Quality tourism does not mean we need to dish out (pun intended) Michelin placques to restuarants. We should ensure that the whole experience reflects the hospitality, service and quality that the discerning visitor expects. Quality tourism is not subject to the size, glitz and architecture of the hotels (in fact, today, accommodation services take on much more intimate definitions) but they depend on the professionalism and care of the staff and their commitment and passion. Quality tourism means we can make these islands the number one choice, as opposed to the second or third choice, if we develop those three key qualities: Commitment, Trust and Synergy – the commitment to work together in the national interest as we experienced in Calvia in Majorca, the Trust that has to be established between all the key stakeholders and the Synergy that will follow – the joint efforts to make this quality work.

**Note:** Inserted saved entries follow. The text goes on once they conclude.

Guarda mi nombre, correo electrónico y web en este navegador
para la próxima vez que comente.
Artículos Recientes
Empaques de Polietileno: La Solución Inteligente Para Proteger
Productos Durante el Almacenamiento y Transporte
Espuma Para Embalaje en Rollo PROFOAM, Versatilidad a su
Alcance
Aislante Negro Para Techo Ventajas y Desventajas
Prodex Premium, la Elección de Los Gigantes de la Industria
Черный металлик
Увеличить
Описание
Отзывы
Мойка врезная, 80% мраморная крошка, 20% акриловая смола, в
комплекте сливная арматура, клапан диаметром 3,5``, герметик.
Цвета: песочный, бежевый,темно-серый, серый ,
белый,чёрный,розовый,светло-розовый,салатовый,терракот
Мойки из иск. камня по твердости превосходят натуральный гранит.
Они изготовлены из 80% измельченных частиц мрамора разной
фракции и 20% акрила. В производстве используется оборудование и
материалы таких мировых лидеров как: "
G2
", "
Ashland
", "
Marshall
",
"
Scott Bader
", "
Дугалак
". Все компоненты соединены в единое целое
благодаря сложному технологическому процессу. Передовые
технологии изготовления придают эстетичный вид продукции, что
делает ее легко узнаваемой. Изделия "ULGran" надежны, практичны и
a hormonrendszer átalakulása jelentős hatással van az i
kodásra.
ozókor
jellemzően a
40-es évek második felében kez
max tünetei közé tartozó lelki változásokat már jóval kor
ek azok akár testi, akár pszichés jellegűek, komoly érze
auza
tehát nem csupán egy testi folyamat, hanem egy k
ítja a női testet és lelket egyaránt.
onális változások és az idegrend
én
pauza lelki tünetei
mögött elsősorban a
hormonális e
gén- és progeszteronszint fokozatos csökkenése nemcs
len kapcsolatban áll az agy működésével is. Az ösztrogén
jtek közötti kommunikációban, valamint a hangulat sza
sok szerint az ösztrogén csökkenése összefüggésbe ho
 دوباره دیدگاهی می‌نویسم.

Can we achieve this? I cannot guarantee success unless YOU and all the stakeholders agree to work together. Just remember this: Quality tourism is not a buzzword we can use (whether we are politicians, businesspersons or tourism academics) frivolously, as we have done with sustainable tourism over the past 40 years. So before we promote the quality destination think carefully: Quality tourism, what quality?

 

Recommendations and Summary

1.       Define quality tourism by the visitor who wants to be at the destination

2.       Do not try to create friction between infrastructural, development and behavioural projects. Think how serious are you about the quality destination? It may mean taking drastic steps against the other projects I mentioned here.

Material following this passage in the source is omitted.